# Need help



## chefmeloy (Oct 9, 2006)

Hi I am a student at a culinary school and on October 22, 2006 and we are doing a Chef's Hall of Fame Dinner and I have to do a pastiage sculpture of something that has to deal with the event. I need some sugestions on what to do and if you think I have enough time to get it done by the 22nd. 

Thanks 
ChefMeloy


----------



## cakerookie (Sep 10, 2005)

I am assuming you are talking about pastillage. I imagine everyone here can give you an idea but my guess would be they would want you to use your imagination and come up with something yourself but just in case you could make a chefs hat maybe with crossed chefs knifes at its base just an idea.

Rgds Rook


----------



## jessiquina (Nov 4, 2005)

so dont make fun of me, i drew this really fast. you can use colored marzipan on top of the pastillage to make the colors pop.
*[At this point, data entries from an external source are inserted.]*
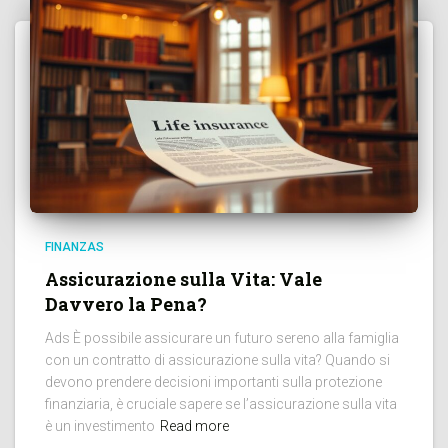
FINANZAS
Assicurazione sulla Vita: Vale
Davvero la Pena?
Ads È possibile assicurare un futuro sereno alla famiglia
con un contratto di assicurazione sulla vita? Quando si
devono prendere decisioni importanti sulla protezione
finanziaria, è cruciale sapere se l’assicurazione sulla vita
è un investimento
Read more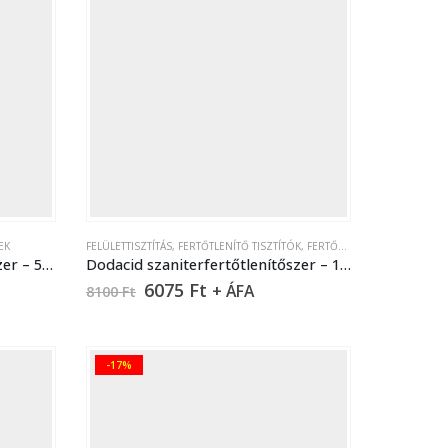
EK
FELÜLETTISZTÍTÁS
,
FERTŐTLENÍTŐ TISZTÍTÓK
,
FERTŐTLENÍTŐK
,
SZANITERTI
Bioccid fertőtlenítő felmosószer – 5 liter
Dodacid szaniterfertőtlenítőszer – 10 l
6075
Ft
+ ÁFA
8100
Ft
-17%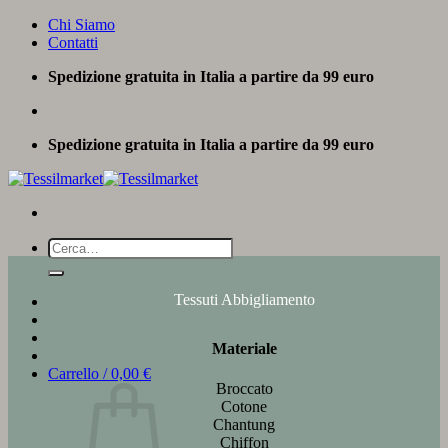
Salta
Chi Siamo
ai
Contatti
contenuti
Spedizione gratuita in Italia a partire da 99 euro
Spedizione gratuita in Italia a partire da 99 euro
Cerca:
Tessuti Abbigliamento
Materiale
Carrello /
0,00
€
Broccato
Cotone
Chantung
Chiffon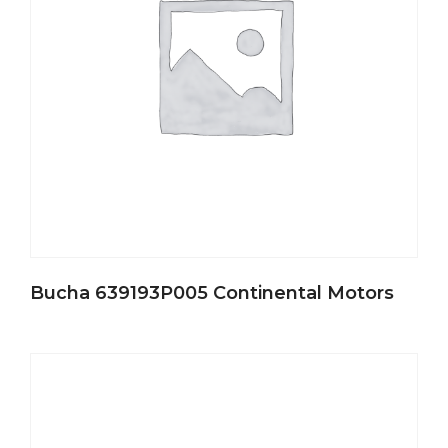
Bucha 639193P005 Continental Motors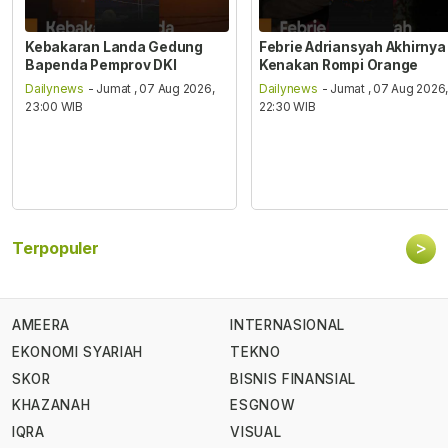
Kebakaran Landa Gedung
Febrie Adriansyah Akhirnya
Bapenda Pemprov DKI
Kenakan Rompi Orange
Dailynews
- Jumat , 07 Aug 2026,
Dailynews
- Jumat , 07 Aug 2026
23:00 WIB
22:30 WIB
>
Terpopuler
AMEERA
INTERNASIONAL
EKONOMI SYARIAH
TEKNO
SKOR
BISNIS FINANSIAL
KHAZANAH
ESGNOW
IQRA
VISUAL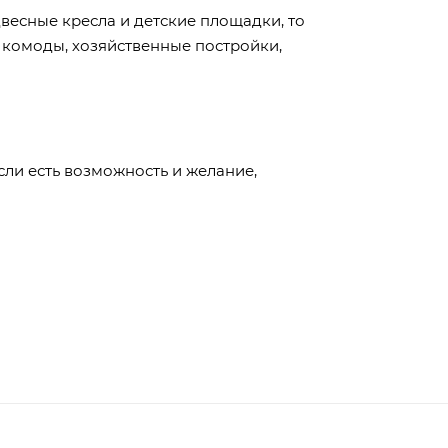
двесные кресла и детские площадки, то
и комоды, хозяйственные постройки,
сли есть возможность и желание,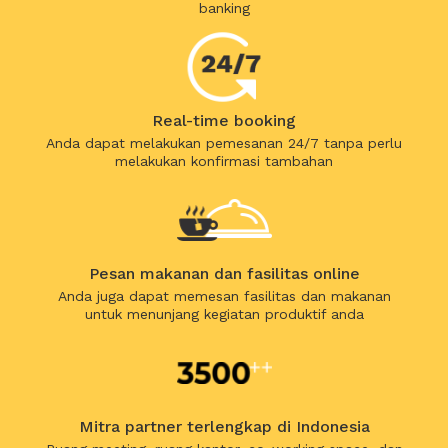
banking
Real-time booking
Anda dapat melakukan pemesanan 24/7 tanpa perlu
melakukan konfirmasi tambahan
Pesan makanan dan fasilitas online
Anda juga dapat memesan fasilitas dan makanan
untuk menunjang kegiatan produktif anda
Mitra partner terlengkap di Indonesia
its a saucepan on a flame next to a knife in a chopping block, the background can have some words like "hall of fame" or have a logo for your school or something.. . 
this could look really cool. you can have the flames in the foreground, and the pot in the background.. i hope this sparked some ideas for you...


----------



## cakerookie (Sep 10, 2005)

I like the idea. Good job.

Rgds Rook


----------